UT Southwestern researchers have developed a powerful genetic tool to study a process called myelination. This metabolic action involves the production of a fatty, productive layer around nerve cells to enhance their speed and efficiency in transmitting electrical signals.

Changes to the mouse DNA allowed scientists to tweak the behavior of oligodendrocytes – support cells that wrap nerve cells with a fatty insulating layer of myelin that is required for normal function. The mouse model, called Enpp6-CreER, assists basic research into the earliest stages of myelin development and enables studies of multiple sclerosis and other diseases of myelin dysfunction.

“The process of wrapping around the axon section of the nerve cell is the most mysterious stage of myelination,” said Lu Sun, Ph.D., Assistant Professor of Molecular Biology and senior author of the study, which was published recently in Nature Neuroscience. “This tool allows us to see what myelination really looks like. It opens up a way to study early stages of the process.”

With Enpp6-CreER mice, researchers can give oligodendrocytes a fluorescent glow to locate them in the brain, easily turn myelin-related genes on and off, track cell development, and distinguish between what happens during normal embryonic development, adult repair and maintenance, and disease states.

Oligodendrocytes are so numerous that they outnumber the nerve cells they support. Studying their early stages has been difficult because some research methods either affect unrelated cells or don’t provide enough detail.

The key to the new mouse model is the Enpp6 gene, which encodes an enzyme involved in myelination, among other actions. Enpp6 activity is a marker of premyelinating oligodendrocytes (preOLs), an immature stage in which the cells send out processes to “survey” nearby cells and begin wrapping nerve cells with myelin.

Dr. Sun’s team used CRISPR gene-editing technology to splice Enpp6 into existing mouse lines that allow manipulation of the inserted gene. These lines were also crossed with other mouse lines that include features such as fluorescent tags that glow when Enpp6 is active and having the ability to activate multiple genes in a single length of inserted DNA.

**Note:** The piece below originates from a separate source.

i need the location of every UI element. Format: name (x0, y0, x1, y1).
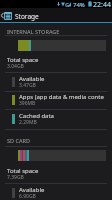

Newly formed myelin-producing cells (in white) were genetically tagged so scientists could follow them over time. This helped researchers understand how myelin first forms in healthy brains and how this process changes in disease.

Using advanced techniques to examine gene activity in individual, genetically labeled cells from the mouse model, the researchers identified the very first step in the development of oligodendrocytes, known as committed oligodendrocyte precursor 1 (COP1). They also found that reducing nerve activity in specific brain areas – done by trimming whiskers on one side of the mouse’s muzzle to decrease sensory input – led to fewer surviving oligodendrocytes on the corresponding side of the brain. The fluorescent signals made it possible to identify single premyelinating oligodendrocytes as they became active within brain tissue.

“We answered two simple questions – where and when does myelin appear in the brain?” said Dr. Sun, who is also a member of both the Hamon Center for Regenerative Science and Medicine and the Harold C. Simmons Comprehensive Cancer Center as well as a Peter O’Donnell Jr. Brain Institute Investigator.

Using this tool, the researchers found that myelination occurs first in parts of the brain that control basic life functions such as breathing and muscle coordination. Areas like the hippocampus – involved in learning and memory – undergo myelination later in development, they found.

Finally, the mouse model allowed the research team to remove oligodendrocytes at distinct developmental states. This feature can be used to study demyelination and remyelination as a model of diseases such as multiple sclerosis.

“This genetic tool will allow refined studies of oligodendrocyte-neuron interactions,” Dr. Sun said. “In particular, this new tool will allow the detailed dissection of the interactions between neuronal activity and myelination, which often go awry in many neurological disorders, such as brain tumors and dementia.”

Other UTSW researchers who contributed to this study include first author Aksheev Bhambri, Ph.D., postdoctoral fellow; senior author Chao Xing, Ph.D., a Professor in the Eugene McDermott Center for Human Growth and Development, the Lyda Hill Department of Bioinformatics, and the Peter O’Donnell Jr. School of Public Health; Phu Thai, Research Technician; Payton Reynolds and Daniela Barbosa, graduate students; Ze Yu, Computational Biologist; and Tripti Sharma, Ph.D., a Research Scientist during the time of the study who now works at UTSW as a Commercialization Success Partner in the Office for Technology Development.

This work was supported by a UT Southwestern Endowed Scholarship, a Chan Zuckerberg Initiative Ben Barres Early Career Acceleration Award, and a Klingenstein-Simons Foundation Fellowship Award in Neuroscience.